Stored data entries
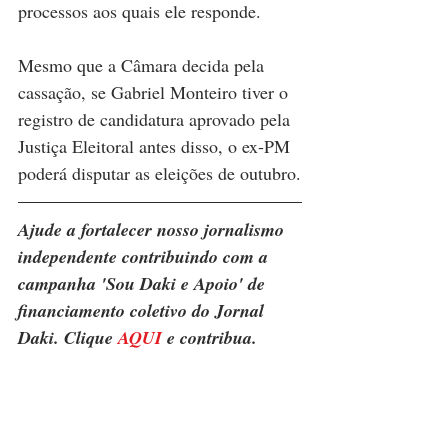
processos aos quais ele responde.
Mesmo que a Câmara decida pela 
cassação, se Gabriel Monteiro tiver o 
registro de candidatura aprovado pela 
Justiça Eleitoral antes disso, o ex-PM 
poderá disputar as eleições de outubro.
Ajude a fortalecer nosso jornalismo 
independente contribuindo com a 
campanha 'Sou Daki e Apoio' de 
financiamento coletivo do Jornal 
Daki. Clique 
AQUI
 e contribua.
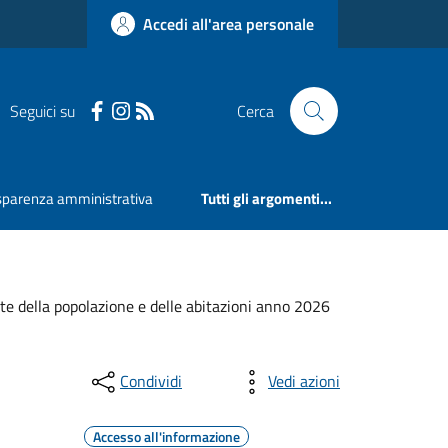
Accedi all'area personale
Seguici su
Cerca
sparenza amministrativa
Tutti gli argomenti...
nte della popolazione e delle abitazioni anno 2026
Condividi
Vedi azioni
Accesso all'informazione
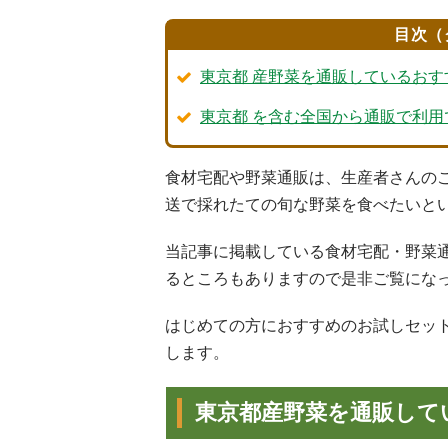
目次（
東京都 産野菜を通販しているお
東京都 を含む全国から通販で利
食材宅配や野菜通販は、生産者さんの
送で採れたての旬な野菜を食べたいと
当記事に掲載している食材宅配・野菜
るところもありますので是非ご覧にな
はじめての方におすすめのお試しセッ
します。
東京都産野菜を通販して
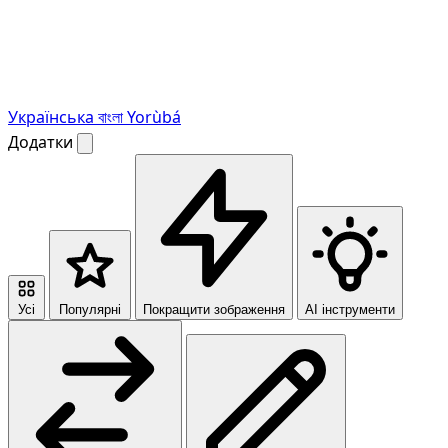
Українська
বাংলা
Yorùbá
Додатки
Усі
Популярні
Покращити зображення
AI інструменти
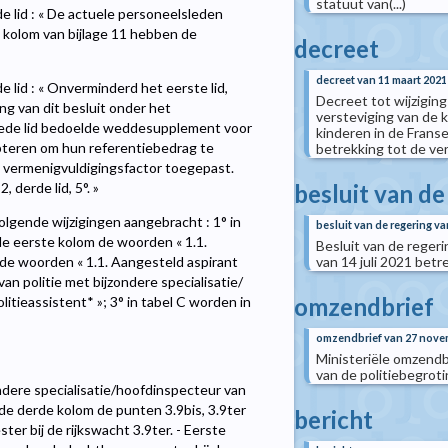
statuut van(...)
e lid : « De actuele personeelsleden
e kolom van bijlage 11 hebben de
decreet
decreet van 11 maart 2021
 lid : « Onverminderd het eerste lid,
Decreet tot wijzigin
g van dit besluit onder het
versteviging van de 
tweede lid bedoelde weddesupplement voor
kinderen in de Fran
pteren om hun referentiebedrag te
betrekking tot de v
 vermenigvuldigingsfactor toegepast.
besluit van d
 derde lid, 5°. »
olgende wijzigingen aangebracht : 1° in
besluit van de regering 
 de eerste kolom de woorden « 1.1.
Besluit van de reger
van 14 juli 2021 betr
 de woorden « 1.1. Aangesteld aspirant
n politie met bijzondere specialisatie/
omzendbrief
litieassistent* »; 3° in tabel C worden in
omzendbrief van 27 nove
Ministeriële omzendb
van de politiebegrot
ndere specialisatie/hoofdinspecteur van
n de derde kolom de punten 3.9bis, 3.9ter
bericht
er bij de rijkswacht 3.9ter. - Eerste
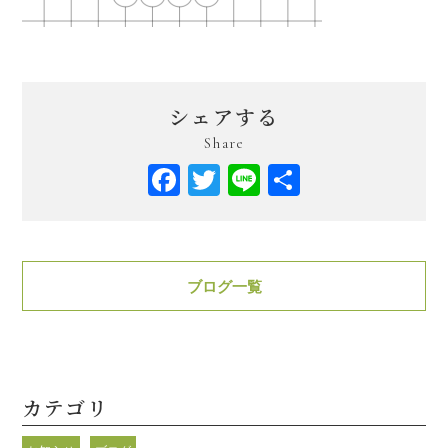
シェアする
Share
Facebook
Twitter
Line
共
有
ブログ一覧
カテゴリ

- AIM OF THE TASK: Pull every line containing "specialisatie" out of the entries.

- TASK ANSWER:
n politie met bijzondere specialisatie/
ndere specialisatie/hoofdinspecteur van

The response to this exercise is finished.